▼

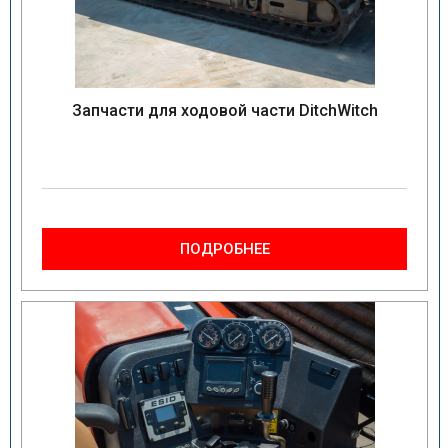
Запчасти для ходовой части DitchWitch
ПОДРОБНЕЕ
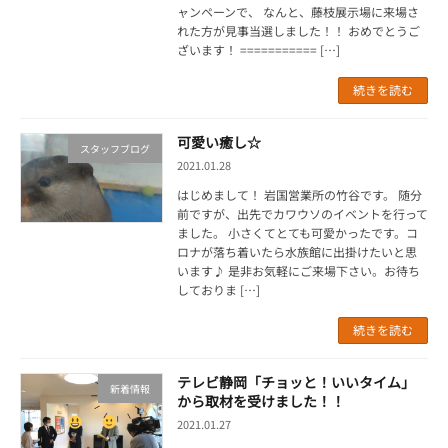
ャンペーンで、 なんと、藤枝展示場に来場さ
れた方が見事当選しました！！ おめでとうご
ざいます！ =========== […]
続きを読む
可愛い癒し☆
スタッフブログ
2021.01.28
はじめまして！ 岩国営業所の竹谷です。 随分
前ですが、出先でカワウソのイベントを行って
ました。 小さくてとても可愛かったです。コ
ロナが落ち着いたら水族館に出掛けたいと思
います♪ 是非お気軽にご来場下さい。お待ち
しておりま […]
続きを読む
テレビ静岡「チョッと！いいタイム」
新着情報
から取材を受けました！！
2021.01.27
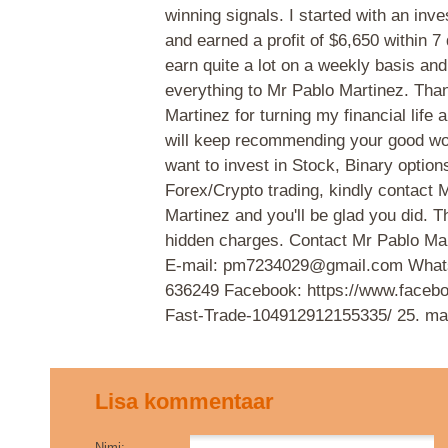
winning signals. I started with an inv
and earned a profit of $6,650 within 7
earn quite a lot on a weekly basis and
everything to Mr Pablo Martinez. Tha
Martinez for turning my financial life 
will keep recommending your good wor
want to invest in Stock, Binary option
Forex/Crypto trading, kindly contact 
Martinez and you'll be glad you did. T
hidden charges. Contact Mr Pablo Mar
E-mail: pm7234029@gmail.com What
636249 Facebook: https://www.face
Fast-Trade-104912912155335/
25. ma
Lisa kommentaar
Nimi:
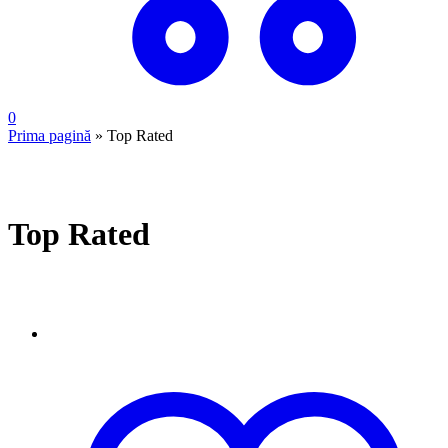
0
Prima pagină
»
Top Rated
Top Rated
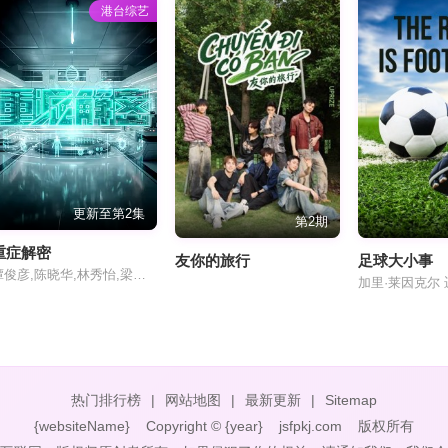
港台综艺
更新至第2集
第2期
重症解密
友你的旅行
足球大小事
谭俊彦,陈晓华,林秀怡,梁凯晴
热门排行榜
|
网站地图
|
最新更新
|
Sitemap
{websiteName}
Copyright © {year}
jsfpkj.com
版权所有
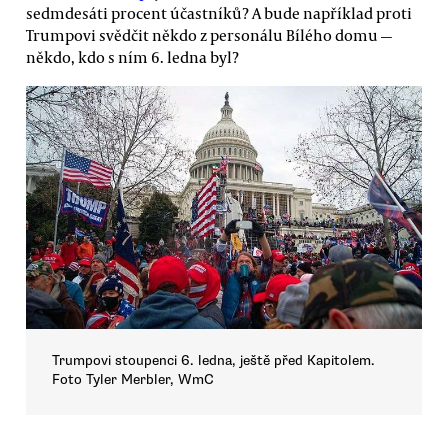
sedmdesáti procent účastníků? A bude například proti
Trumpovi svědčit někdo z personálu Bílého domu —
někdo, kdo s ním 6. ledna byl?
Trumpovi stoupenci 6. ledna, ještě před Kapitolem.
Foto Tyler Merbler, WmC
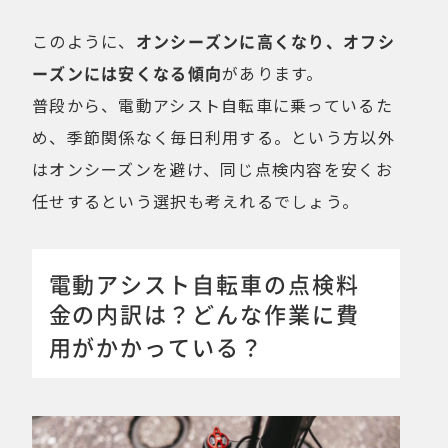
このように、
オンシーズンに高くなり、オフシ
ーズンには安くなる傾向
があります。
普段から、電動アシスト自転車に乗っているた
め、季節関係なく毎日利用する。という方以外
はオンシーズンを避け、同じ点検内容を安くお
任せするという選択も考えれるでしょう。
電動アシスト自転車の点検料
金の内訳は？どんな作業に費
用がかかっている？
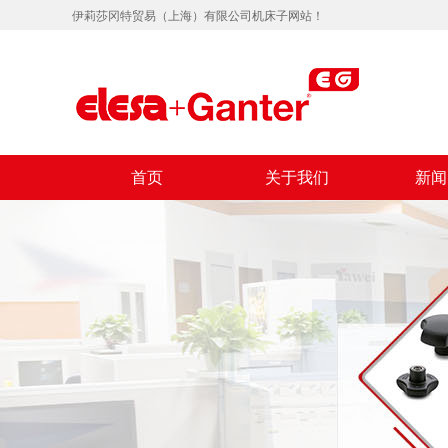
伊莉莎冈特贸易（上海）有限公司机床子网站！
首页
关于我们
新闻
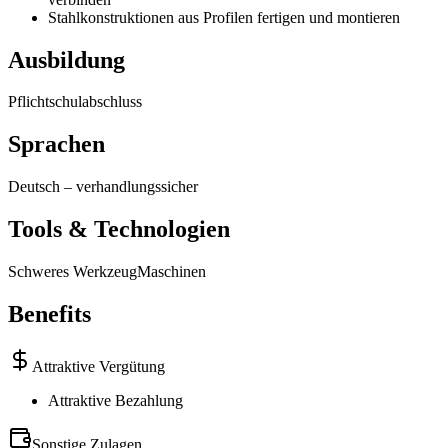
Stahlkonstruktionen aus Profilen fertigen und montieren
Ausbildung
Pflichtschulabschluss
Sprachen
Deutsch
–
verhandlungssicher
Tools & Technologien
Schweres Werkzeug
Maschinen
Benefits
Attraktive Vergütung
Attraktive Bezahlung
Sonstige Zulagen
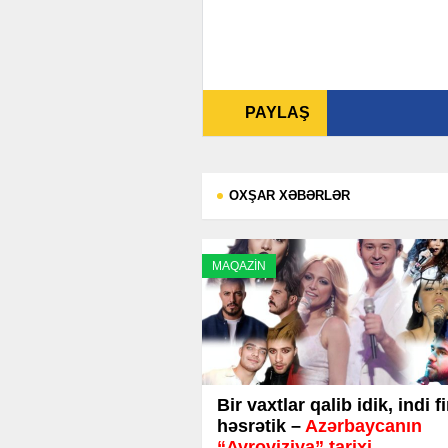
PAYLAŞ
OXŞAR XƏBƏRLƏR
MAQAZİN
Bir vaxtlar qalib idik, indi f
həsrətik –
Azərbaycanın
“Avroviziya” tarixi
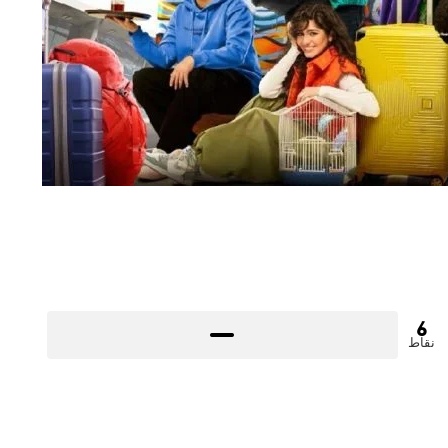
6
نقاط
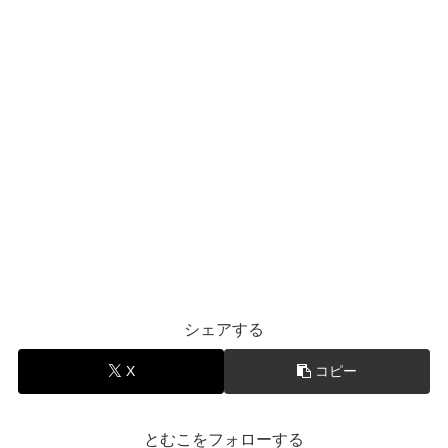
シェアする
X
コピー
とむこをフォローする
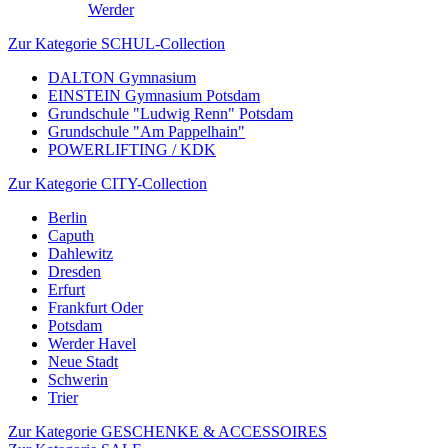
Werder
Zur Kategorie SCHUL-Collection
DALTON Gymnasium
EINSTEIN Gymnasium Potsdam
Grundschule "Ludwig Renn" Potsdam
Grundschule "Am Pappelhain"
POWERLIFTING / KDK
Zur Kategorie CITY-Collection
Berlin
Caputh
Dahlewitz
Dresden
Erfurt
Frankfurt Oder
Potsdam
Werder Havel
Neue Stadt
Schwerin
Trier
Zur Kategorie GESCHENKE & ACCESSOIRES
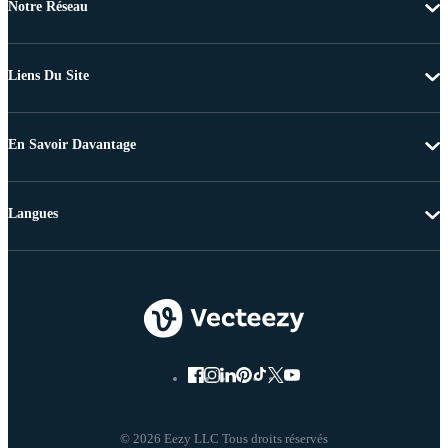
Notre Réseau
Liens Du Site
En Savoir Davantage
Langues
© 2026 Eezy LLC Tous droits réservés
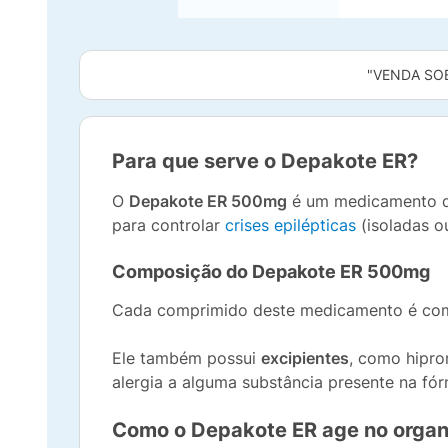
"VENDA SO
Para que serve o Depakote ER?
O
Depakote ER 500mg
é um medicamento de
para controlar
crises epilépticas
(isoladas o
Composição do Depakote ER 500mg
Cada comprimido deste medicamento é compo
Ele também possui
excipientes
, como hipro
alergia a alguma substância presente na fó
Como o Depakote ER age no orga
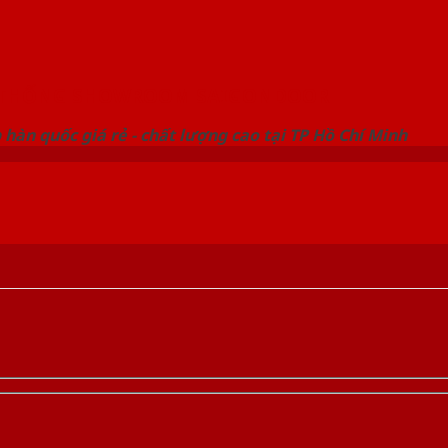
 THỐNG SHOWROOM SAIGONDOOR
hàn quốc giá rẻ - chất lượng cao tại TP Hồ Chí Minh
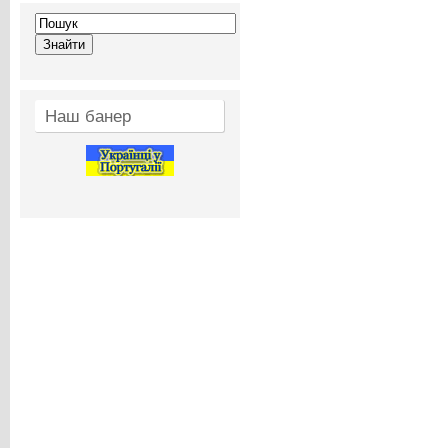
Наш банер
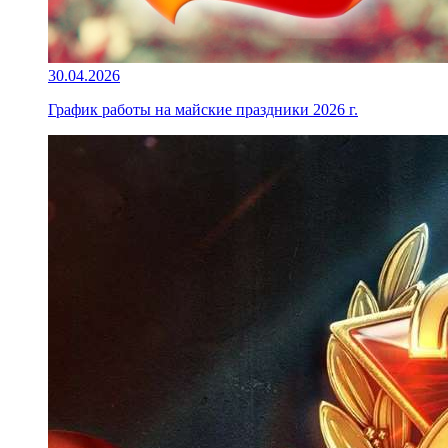
30.04.2026
График работы на майские праздники 2026 г.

▲

:: The task ::
Every line of the material above should be repeated exactly, except for the pictures.

:: Written reply ::
Запчасти для ходовой части DitchWitch
ПОДРОБНЕЕ
ャンペーンで、 なんと、藤枝展示場に来場さ
れた方が見事当選しました！！ おめでとうご
ざいます！ =========== […]
続きを読む
可愛い癒し☆
スタッフブログ
2021.01.28
はじめまして！ 岩国営業所の竹谷です。 随分
前ですが、出先でカワウソのイベントを行って
ました。 小さくてとても可愛かったです。コ
ロナが落ち着いたら水族館に出掛けたいと思
います♪ 是非お気軽にご来場下さい。お待ち
しておりま […]
続きを読む
テレビ静岡「チョッと！いいタイム」
新着情報
から取材を受けました！！
2021.01.27
winning signals. I started with an inv
and earned a profit of $6,650 within 7
earn quite a lot on a weekly basis and
everything to Mr Pablo Martinez. Tha
Martinez for turning my financial life 
will keep recommending your good wor
want to invest in Stock, Binary option
Forex/Crypto trading, kindly contact 
Martinez and you'll be glad you did. T
hidden charges. Contact Mr Pablo Mar
E-mail: pm7234029@gmail.com What
636249 Facebook: https://www.face
Fast-Trade-104912912155335/
25. ma
Lisa kommentaar
Nimi:
0
Prima pagină
»
Top Rated
Top Rated
港台综艺
更新至第2集
第2期
重症解密
友你的旅行
足球大小事
谭俊彦,陈晓华,林秀怡,梁凯晴
热门排行榜
|
网站地图
|
最新更新
|
Sitemap
{websiteName}
Copyright © {year}
jsfpkj.com
版权所有
sedmdesáti procent účastníků? A bude například proti
Trumpovi svědčit někdo z personálu Bílého domu —
někdo, kdo s ním 6. ledna byl?
Trumpovi stoupenci 6. ledna, ještě před Kapitolem.
Foto Tyler Merbler, WmC
このように、
オンシーズンに高くなり、オフシ
ーズンには安くなる傾向
があります。
普段から、電動アシスト自転車に乗っているた
め、季節関係なく毎日利用する。という方以外
はオンシーズンを避け、同じ点検内容を安くお
任せするという選択も考えれるでしょう。
電動アシスト自転車の点検料
金の内訳は？どんな作業に費
用がかかっている？
伊莉莎冈特贸易（上海）有限公司机床子网站！
首页
关于我们
新闻
Stahlkonstruktionen aus Profilen fertigen und montieren
Ausbildung
Pflichtschulabschluss
Sprachen
Deutsch
–
verhandlungssicher
Tools & Technologien
Schweres Werkzeug
Maschinen
Benefits
Attraktive Vergütung
Attraktive Bezahlung
Sonstige Zulagen
PAYLAŞ
OXŞAR XƏBƏRLƏR
MAQAZİN
Bir vaxtlar qalib idik, indi f
həsrətik –
Azərbaycanın
“Avroviziya” tarixi
6
نقاط
シェアする
X
コピー
とむこをフォローする
Werder
Zur Kategorie SCHUL-Collection
DALTON Gymnasium
EINSTEIN Gymnasium Potsdam
Grundschule "Ludwig Renn" Potsdam
Grundschule "Am Pappelhain"
POWERLIFTING / KDK
Zur Kategorie CITY-Collection
Berlin
Caputh
Dahlewitz
Dresden
Erfurt
Frankfurt Oder
Potsdam
Werder Havel
Neue Stadt
Schwerin
Trier
Zur Kategorie GESCHENKE & ACCESSOIRES
Notre Réseau
Liens Du Site
En Savoir Davantage
Langues
© 2026 Eezy LLC Tous droits réservés
"VENDA SO
Para que serve o Depakote ER?
O
Depakote ER 500mg
é um medicamento de
para controlar
crises epilépticas
(isoladas o
Composição do Depakote ER 500mg
Cada comprimido deste medicamento é compo
Ele também possui
excipientes
, como hipro
alergia a alguma substância presente na fó
Como o Depakote ER age no orga
 THỐNG SHOWROOM SAIGONDOOR
hàn quốc giá rẻ - chất lượng cao tại TP Hồ Chí Minh
Наш банер
30.04.2026
График работы на майские праздники 2026 г.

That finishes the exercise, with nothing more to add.